In the present investigation, a higher percentage of the samples were found positive for P. multocida, M. dispar, M. bovirhinis and H. somni in the group of diseased animals compared to the clinically healthy animals (Table 1), this increase was however not statistically significant. In herds 3, 5, and 6, P. multocida was found in all diseased animals, indicating a possible role for this organism in the development of pneumonia. Autio et al. (2007) also reported an association between P. multocida and clinical respiratory disease among calves in Finland, provided P. multocida was found together with other bacterial pathogens. This supports the common opinion that P. multocida should be regarded as an opportunistic pathogen (Maheswaran et al., 2002). On the other hand, Nikunen et al. (2007) in another Finnish study found strong indications for P. multocida having a pathogenic role, provided other known pathogens were absent. Virtala et al. (1996) found a significant association between clinical disease and increased isolation rate of P. multocida and Mycoplasma spp., alone or in combination.

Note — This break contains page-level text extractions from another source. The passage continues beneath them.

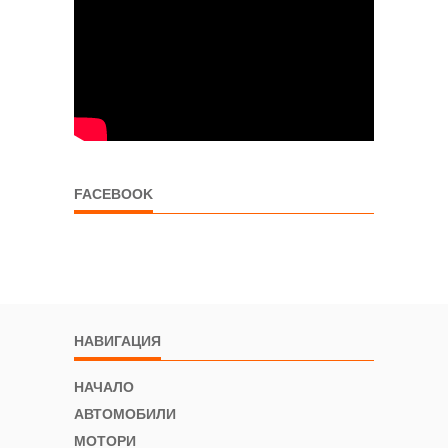
FACEBOOK
НАВИГАЦИЯ
НАЧАЛО
АВТОМОБИЛИ
МОТОРИ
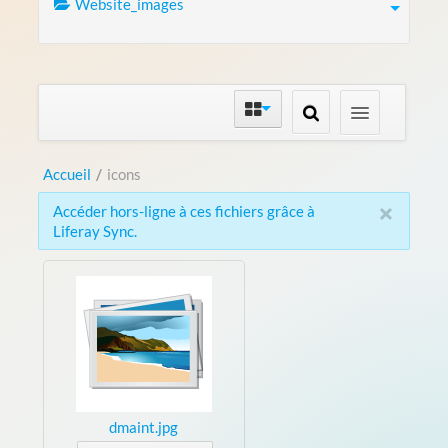
Website_images
Accueil
/
icons
×
Accéder hors-ligne à ces fichiers grâce à
Liferay Sync.
dmaint.jpg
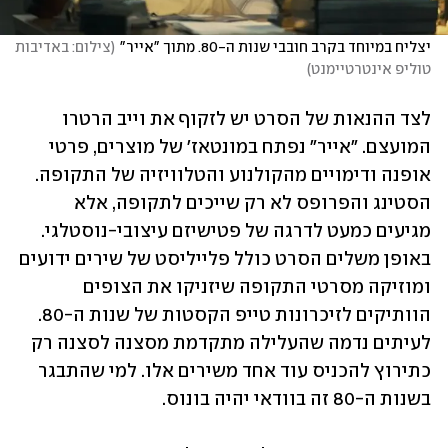
יצליח במיוחד בקרב חובבי שנות ה-80. מתוך "אייר"
(
צילום: באדיבות 
טוליפ אינטרטיימנט
)
לצד ההנאות של הסרט יש לזקוף את וייב הרטרו 
המועצם. "אייר" נפתח במונטאז' של מוצרים, פרטי 
אופנה ודימויים מהקולנוע והטלוויזיה של התקופה. 
הסטינג והפרופס לא רק שייכים לתקופה, אלא 
מגיעים כמעט לדרגה של פטישיזם עיצובי-נוסטלגי. 
באופן משלים הסרט כולל פלייליסט של שירים ידועים 
ומוזיקה מסרטי התקופה שיזניקו את הצופים 
הוותיקים לזיכרונות טייפ הקסטות של שנות ה-80. 
לעיתים נדמה שהעלילה מתקדמת מסצנה לסצנה רק 
כתירוץ להכניס עוד אחד משירים אלו. למי שהתבגר 
בשנות ה-80 זה בוודאי יהיה בונוס.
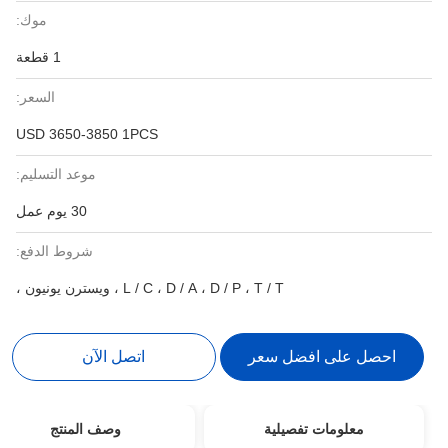
موك:
1 قطعة
السعر:
USD 3650-3850 1PCS
موعد التسليم:
30 يوم عمل
شروط الدفع:
L / C ، D / A ، D / P ، T / T ، ويسترن يونيون ،
احصل على افضل سعر
اتصل الآن
معلومات تفصيلية
وصف المنتج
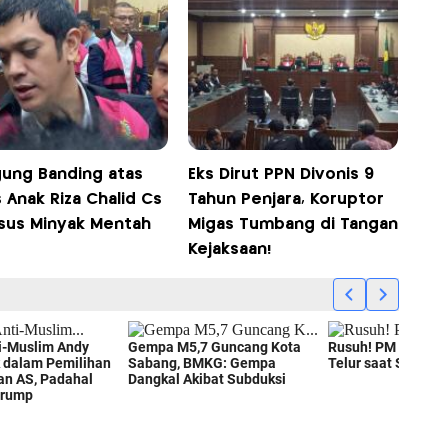
gung Banding atas
Eks Dirut PPN Divonis 9
 Anak Riza Chalid Cs
Tahun Penjara, Koruptor
asus Minyak Mentah
Migas Tumbang di Tangan
Kejaksaan!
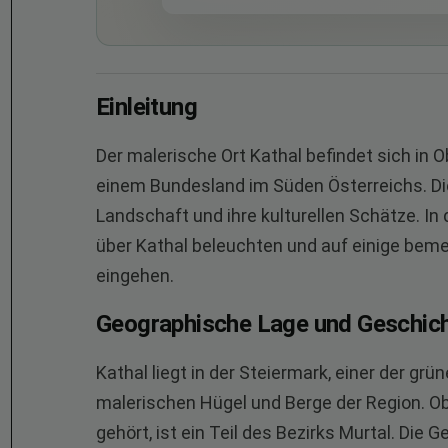
Einleitung
Der malerische Ort Kathal befindet sich in 
einem Bundesland im Süden Österreichs. Di
Landschaft und ihre kulturellen Schätze. In
über Kathal beleuchten und auf einige be
eingehen.
Geographische Lage und Geschic
Kathal liegt in der Steiermark, einer der grü
malerischen Hügel und Berge der Region. Ob
gehört, ist ein Teil des Bezirks Murtal. Die G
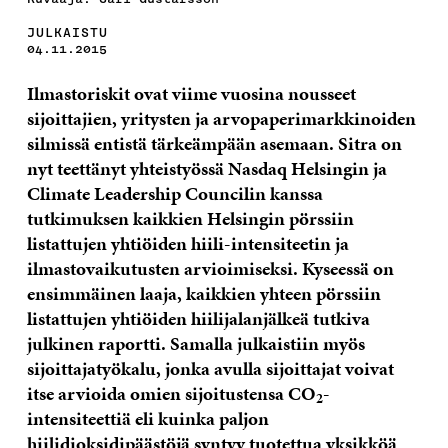
JULKAISTU
04.11.2015
Ilmastoriskit ovat viime vuosina nousseet
sijoittajien, yritysten ja arvopaperimarkkinoiden
silmissä entistä tärkeämpään asemaan. Sitra on
nyt teettänyt yhteistyössä Nasdaq Helsingin ja
Climate Leadership Councilin kanssa
tutkimuksen kaikkien Helsingin pörssiin
listattujen yhtiöiden hiili-intensiteetin ja
ilmastovaikutusten arvioimiseksi. Kyseessä on
ensimmäinen laaja, kaikkien yhteen pörssiin
listattujen yhtiöiden hiilijalanjälkeä tutkiva
julkinen raportti. Samalla julkaistiin myös
sijoittajatyökalu, jonka avulla sijoittajat voivat
itse arvioida omien sijoitustensa CO
-
2
intensiteettiä
eli kuinka paljon
hiilidioksidipäästöjä syntyy tuotettua yksikköä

In the present investigation we found a significantly higher detection rate of M. dispar and M. bovirhinis among clinically diseased calves although a high proportion of the healthy calves also harbored these organisms. On the other hand, in two Finnish studies, no association between clinical disease and the presence of Mycoplasma spp. was observed (Autio et al., 2007, Nikunen et al., 2007).

M. bovis is in many countries regarded as one of the major causes of respiratory disease in cattle with reports of increasing prevalence (Nicholas and Ayling, 2003). M. bovis was not found in any of the six herds in the present investigation. Earlier studies in Denmark have only found a low prevalence of this organism (Friis and Krogh, 1983, Feenstra et al., 1991), so apparently M. bovis is still of low importance in connection with pneumonic disease in Denmark.

Cultivation of Mycoplasma spp. was attempted from 10 PCR-positive samples. However, due to the long storage time before analysis, isolation of Mycoplasma spp. was only successful from seven of these samples. The cultivation nevertheless confirmed the presence of M. dispar and M. bovirhinis in these samples as found by PCR.

For H. somni and M. haemolytica, a significantly higher number of samples were found positive by the PCR tests than by cultivation. For P. multocida, a higher number of samples were found positive by cultivation than by PCR, but the difference was not statistically significant. The lower sensitivity of the P. multocida PCR compared to cultivation may be due to the large size of the amplicon produced by this method (1250 bp) compared to the H. somni and M. haemolytica PCRs (both approximately 400 bp). Detection of P. multocida by both cultivation and PCR was significantly associated with the disease status of the animal, whereas no such association was observed for M. haemolytica. A previous study on H. somni demonstrated a higher sensitivity of a species-specific PCR test (Tegtmeier et al., 2000b) compared to bacterial cultivation. However, the present investigation indicates that PCR nevertheless is less suited for prediction of H. somni-related pneumonia compared to bacterial cultivation. These observations might be related to the fact that the use of a highly sensitive method such as PCR will also detect the presence of a very low number of bacteria that not necessarily have any correlation with disease. On the other hand, a higher diagnostic value of a PCR test could be obtained if real-time PCR tests were developed, whereby the infectious agents can be quantified and give a result which might better reflect the clinical status of the animal.